Vilma Lwoff-Parlaghy - Manhattan


In Manhattan she lived stylishly in a fourteen-room suite on the third floor of the new Plaza Hotel, which included a private chapel; her retinue there included a personal surgeon and a chamberlain, as well as a pet lion named "Goldfleck". When "Goldfleck" died she buried him at the Hartsdale Pet Cemetery, with a fascinating headstone.

The Princess had seen the lion cub at Ringling Brothers circus and asked to buy him, but the circus owners refused. However, they did agree to sell him to American Civil War hero Daniel E. Sickles - whose portrait the Princess had recently painted. He gave the cub immediately to the grateful Princess as a gift.

She became known as a 5th Avenue portraitist, partly as a result of a well-publicized 1911 visit to her cousin Abbott Lawrence Lowell, then President of Harvard, during which she travelled to Boston by private railway car and insisted on dining off her own solid-gold dinnerware.

After Goldfleck's death in 1912, the Princess summered in the Catskills.

In 1913 she celebrated her fiftieth birthday with an exhibition of a series of her German portraits in the Plaza.
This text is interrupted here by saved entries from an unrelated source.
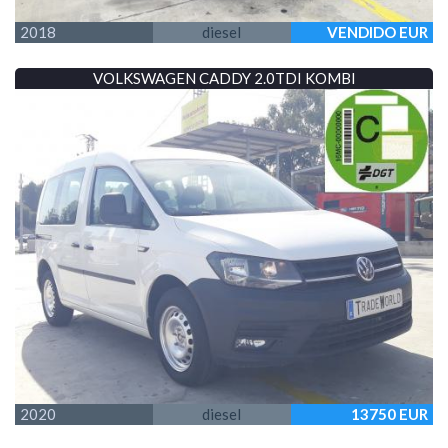
2018
diesel
VENDIDO EUR
VOLKSWAGEN CADDY 2.0TDI KOMBI
2020
diesel
13750 EUR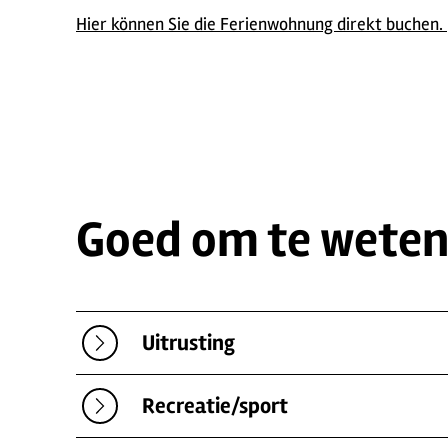
Hier können Sie die Ferienwohnung direkt buchen.
Goed om te wete
Uitrusting
Recreatie/sport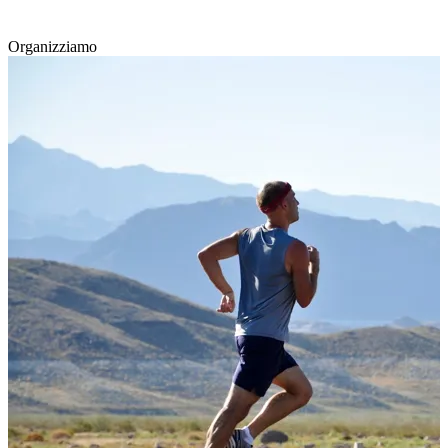
Organizziamo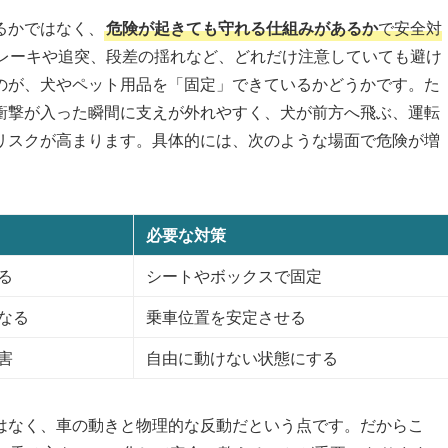
るかではなく、
危険が起きても守れる仕組みがあるか
で安全対
レーキや追突、段差の揺れなど、どれだけ注意していても避け
のが、犬やペット用品を「固定」できているかどうかです。た
衝撃が入った瞬間に支えが外れやすく、犬が前方へ飛ぶ、運転
リスクが高まります。具体的には、次のような場面で危険が増
必要な対策
る
シートやボックスで固定
なる
乗車位置を安定させる
害
自由に動けない状態にする
はなく、車の動きと物理的な反動だという点です。だからこ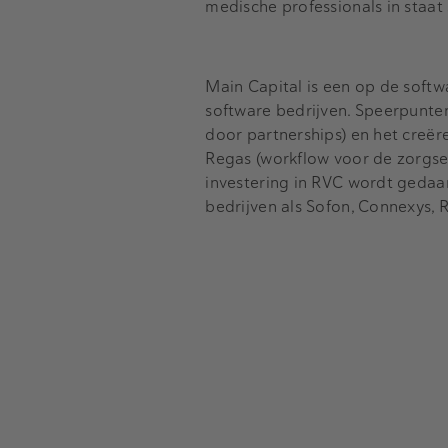
medische professionals in staat 
Main Capital is een op de softw
software bedrijven. Speerpunten b
door partnerships) en het creër
Regas (workflow voor de zorgse
investering in RVC wordt gedaan
bedrijven als Sofon, Connexys, 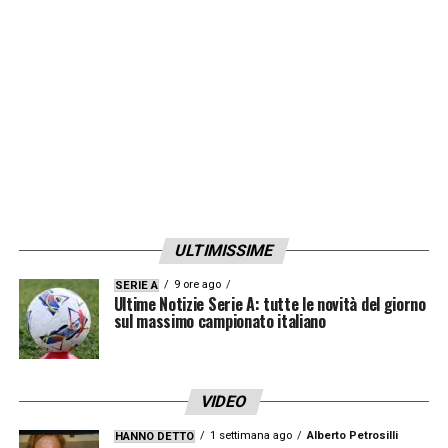
vinci, a volte perdi. Abbiamo ancora una
partita da fare e dobbiamo essere pronti.
Ora tutti i pensieri sono occupati solo dalla
voglia di recuperare il gap e ribaltare l’esito
della gara d’andata».
LA PLAYLIST DELLE NOSTRE TOP NEWS
ULTIMISSIME
9 ore ago
SERIE A
Ultime Notizie Serie A: tutte le novità del giorno
sul massimo campionato italiano
VIDEO
1 settimana ago
Alberto Petrosilli
HANNO DETTO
In 1916 she moved to Park Avenue, commencing her residence with the presentation of a portrait of John Burroughs; that same year she presented her so-called "blue portrait" of the inventor Nikola Tesla in her studio at 109 East 39th Street. Hard to believe but Nikola Tesla only once in his lifetime sat for a portrait, and he did this only for the painter Princess Lwoff-Parlaghy. She celebrated her sixtieth birthday in 1923 with an exhibition of what she called her Manhattan Hall of Fame in the Carlton on Madison Avenue.

Princess Lwoff-Parlaghy died in 1923; the poet Edwin Markham gave her funeral oration. She is buried in Woodlawn Cemetery in the Bronx.